Given information: Begin
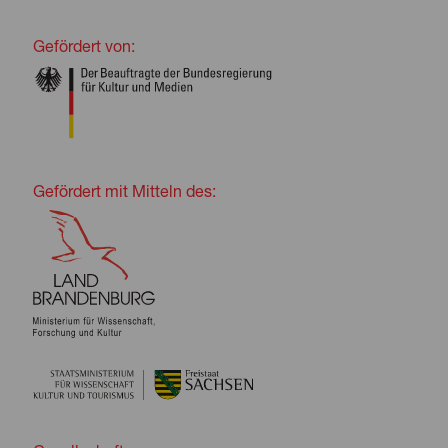
Gefördert von:
Gefördert mit Mitteln des:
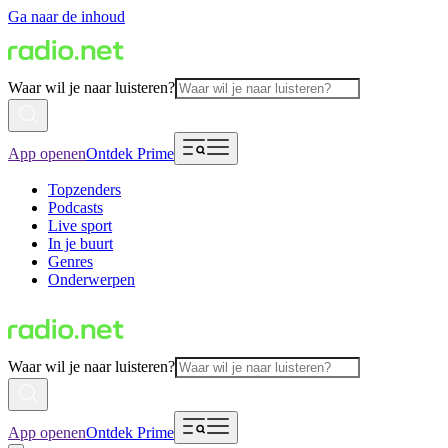
Ga naar de inhoud
Waar wil je naar luisteren?
App openen
Ontdek Prime
Topzenders
Podcasts
Live sport
In je buurt
Genres
Onderwerpen
Waar wil je naar luisteren?
App openen
Ontdek Prime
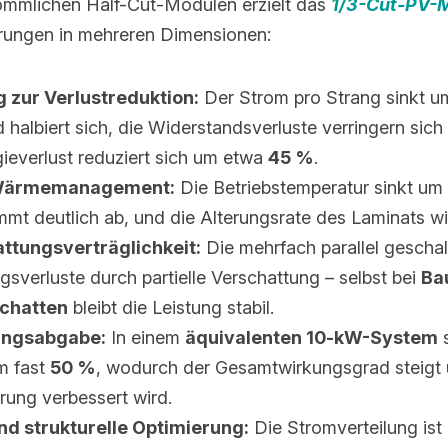
ömmlichen Half-Cut-Modulen erzielt das 
1/3-Cut-PV-
erungen in mehreren Dimensionen:
 zur Verlustreduktion:
 Der Strom pro Strang sinkt u
 halbiert sich, die Widerstandsverluste verringern sich
everlust reduziert sich um etwa 
45 %
.
 Wärmemanagement:
 Die Betriebstemperatur sinkt um 
mt deutlich ab, und die Alterungsrate des Laminats wi
ttungsverträglichkeit:
 Die mehrfach parallel geschalt
gsverluste durch partielle Verschattung – selbst bei 
Ba
chatten
 bleibt die Leistung stabil.
tungsabgabe:
 In einem 
äquivalenten 10-kW-System
 
m fast 
50 %
, wodurch der Gesamtwirkungsgrad steigt u
ung verbessert wird.
d strukturelle Optimierung:
 Die Stromverteilung ist 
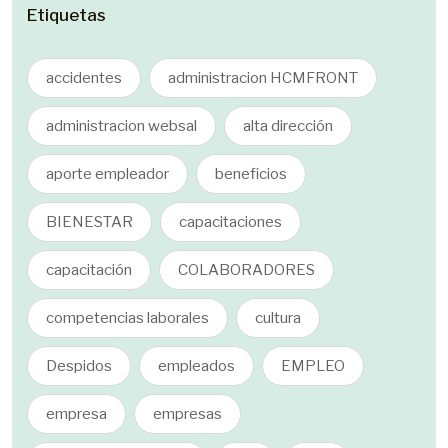
Etiquetas
accidentes
administracion HCMFRONT
administracion websal
alta dirección
aporte empleador
beneficios
BIENESTAR
capacitaciones
capacitación
COLABORADORES
competencias laborales
cultura
Despidos
empleados
EMPLEO
empresa
empresas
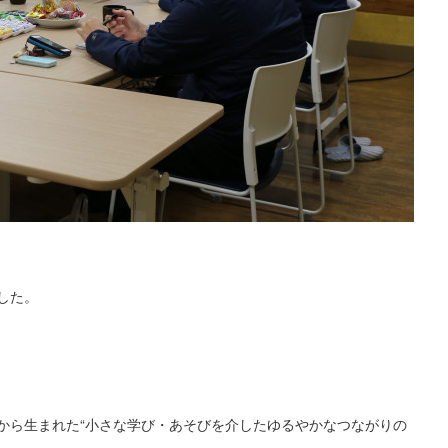
した。
から生まれた“小さな学び・あそびを介したゆるやかなつながりの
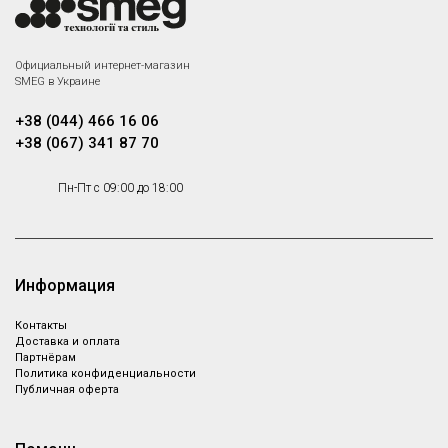
Официальный интернет-магазин
SMEG в Украине
+38 (044) 466 16 06
+38 (067) 341 87 70
Пн-Пт с 09:00 до 18:00
Информация
Контакты
Доставка и оплата
Партнёрам
Политика конфиденциальности
Публичная оферта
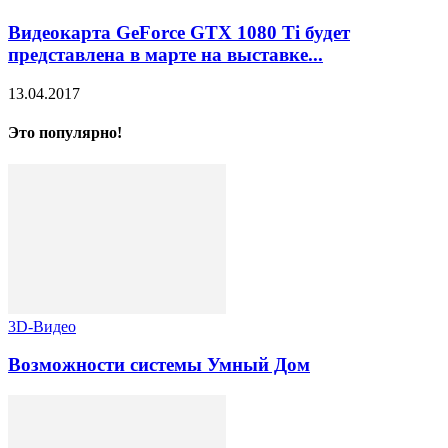
Видеокарта GeForce GTX 1080 Ti будет
представлена в марте на выставке...
13.04.2017
Это популярно!
3D-Видео
Возможности системы Умный Дом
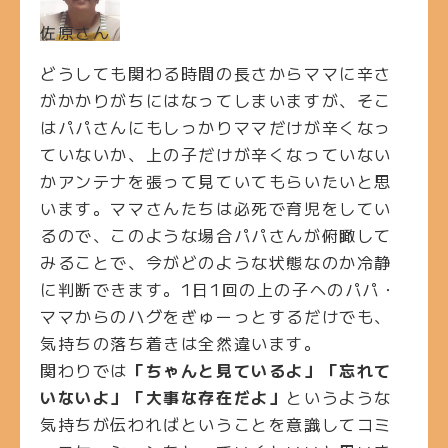
佐原さん
どうしても関わる時間の長さからママに辛さ
がかかりがちにはなってしまいますが、そこ
はパパさんにもしっかりママだけが辛くなっ
ていないか、上の子だけが辛くなっていない
かアンテナを張って見ていてもらいたいと思
います。ママさんたちは必死で育児をしてい
るので、このような場合パパさんが俯瞰して
みることで、今がどのような状態なのか冷静
に判断できます。
1
日
1
回の上の子へのパパ・
ママからのハグをぎゅーっとするだけでも、
気持ちの落ち着きは全然違います。
関わりでは
「ちゃんと見ているよ」「忘れて
いないよ」「大事な存在だよ」
というような
気持ちが伝わればということを意識してコミ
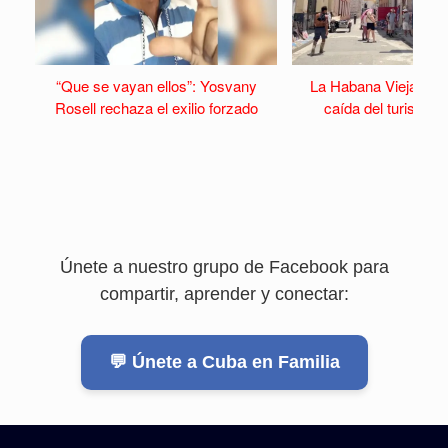
“Que se vayan ellos”: Yosvany
La Habana Vieja se v
Rosell rechaza el exilio forzado
caída del turismo y 
Únete a nuestro grupo de Facebook para
compartir, aprender y conectar:
💬 Únete a Cuba en Familia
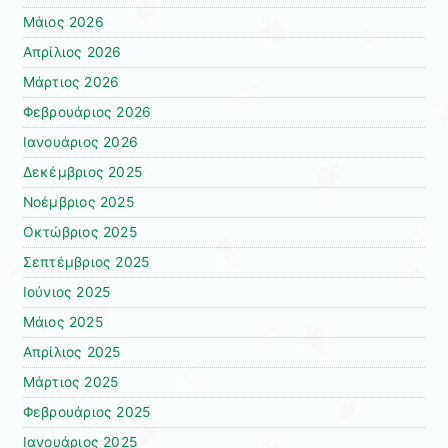
Μάιος 2026
Απρίλιος 2026
Μάρτιος 2026
Φεβρουάριος 2026
Ιανουάριος 2026
Δεκέμβριος 2025
Νοέμβριος 2025
Οκτώβριος 2025
Σεπτέμβριος 2025
Ιούνιος 2025
Μάιος 2025
Απρίλιος 2025
Μάρτιος 2025
Φεβρουάριος 2025
Ιανουάριος 2025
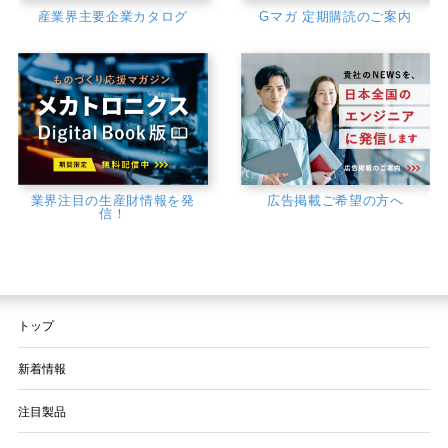
産業界主要企業カタログ
Gマガ 定期購読のご案内
業界注目の生産財情報を発
広告掲載ご希望の方へ
信！
トップ
新着情報
注目製品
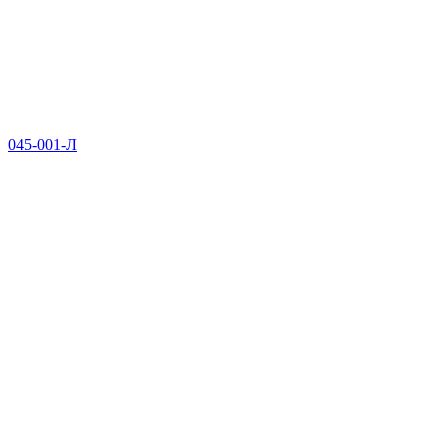
045-001-Л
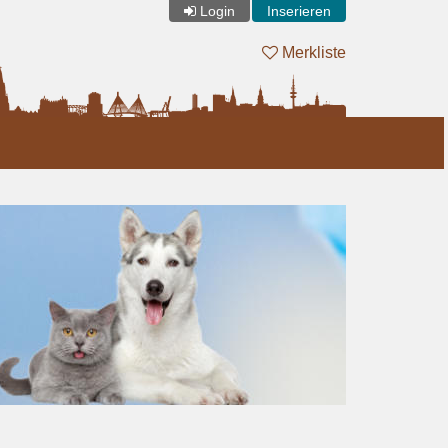
Login
Inserieren
Merkliste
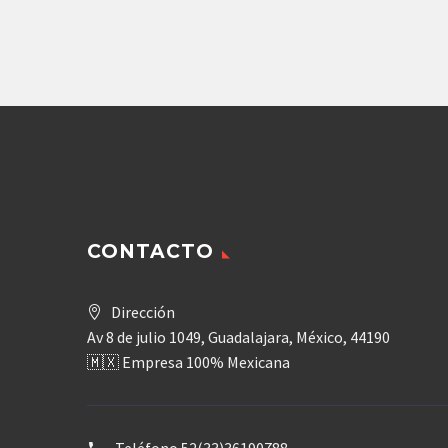
101D-2.5)
17,307.85
$
CONTACTO
Dirección
Av 8 de julio 1049, Guadalajara, México, 44190
🇲🇽 Empresa 100% Mexicana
Given information: End
Work order: Where a picture appears, omit it, and otherwise retype the material exactly.

Response:
Gefördert von:
Gefördert mit Mitteln des:
Ga naar de inhoud
Waar wil je naar luisteren?
App openen
Ontdek Prime
Topzenders
Podcasts
Live sport
In je buurt
Genres
Onderwerpen
Waar wil je naar luisteren?
App openen
Ontdek Prime
ömmlichen Half-Cut-Modulen erzielt das 
1/3-Cut-PV-
erungen in mehreren Dimensionen:
 zur Verlustreduktion:
 Der Strom pro Strang sinkt u
 halbiert sich, die Widerstandsverluste verringern sich
everlust reduziert sich um etwa 
45 %
.
 Wärmemanagement:
 Die Betriebstemperatur sinkt um 
mt deutlich ab, und die Alterungsrate des Laminats wi
ttungsverträglichkeit:
 Die mehrfach parallel geschalt
gsverluste durch partielle Verschattung – selbst bei 
Ba
chatten
 bleibt die Leistung stabil.
tungsabgabe:
 In einem 
äquivalenten 10-kW-System
 
m fast 
50 %
, wodurch der Gesamtwirkungsgrad steigt u
ung verbessert wird.
d strukturelle Optimierung:
 Die Stromverteilung ist 
Etiquetas
accidentes
administracion HCMFRONT
administracion websal
alta dirección
aporte empleador
beneficios
BIENESTAR
capacitaciones
capacitación
COLABORADORES
competencias laborales
cultura
Despidos
empleados
EMPLEO
empresa
empresas
した。
から生まれた“小さな学び・あそびを介したゆるやかなつながりの
Официальный интернет-магазин
SMEG в Украине
+38 (044) 466 16 06
+38 (067) 341 87 70
Пн-Пт с 09:00 до 18:00
Информация
Контакты
Доставка и оплата
Партнёрам
Политика конфиденциальности
Публичная оферта
Видеокарта GeForce GTX 1080 Ti будет
представлена в марте на выставке...
13.04.2017
Это популярно!
3D-Видео
Возможности системы Умный Дом
佐原さん
どうしても関わる時間の長さからママに辛さ
がかかりがちにはなってしまいますが、そこ
はパパさんにもしっかりママだけが辛くなっ
ていないか、上の子だけが辛くなっていない
かアンテナを張って見ていてもらいたいと思
います。ママさんたちは必死で育児をしてい
るので、このような場合パパさんが俯瞰して
みることで、今がどのような状態なのか冷静
に判断できます。
1
日
1
回の上の子へのパパ・
ママからのハグをぎゅーっとするだけでも、
気持ちの落ち着きは全然違います。
関わりでは
「ちゃんと見ているよ」「忘れて
いないよ」「大事な存在だよ」
というような
気持ちが伝わればということを意識してコミ
“Que se vayan ellos”: Yosvany
La Habana Vieja se v
Rosell rechaza el exilio forzado
caída del turismo y 
Únete a nuestro grupo de Facebook para
compartir, aprender y conectar:
💬 Únete a Cuba en Familia
Μάιος 2026
Απρίλιος 2026
Μάρτιος 2026
Φεβρουάριος 2026
Ιανουάριος 2026
Δεκέμβριος 2025
Νοέμβριος 2025
Οκτώβριος 2025
Σεπτέμβριος 2025
Ιούνιος 2025
Μάιος 2025
Απρίλιος 2025
Μάρτιος 2025
Φεβρουάριος 2025
Ιανουάριος 2025
産業界主要企業カタログ
Gマガ 定期購読のご案内
業界注目の生産財情報を発
広告掲載ご希望の方へ
信！
トップ
新着情報
注目製品
045-001-Л
Login
Inserieren
Merkliste
101D-2.5)
17,307.85
$
CONTACTO
Dirección
Av 8 de julio 1049, Guadalajara, México, 44190
🇲🇽 Empresa 100% Mexicana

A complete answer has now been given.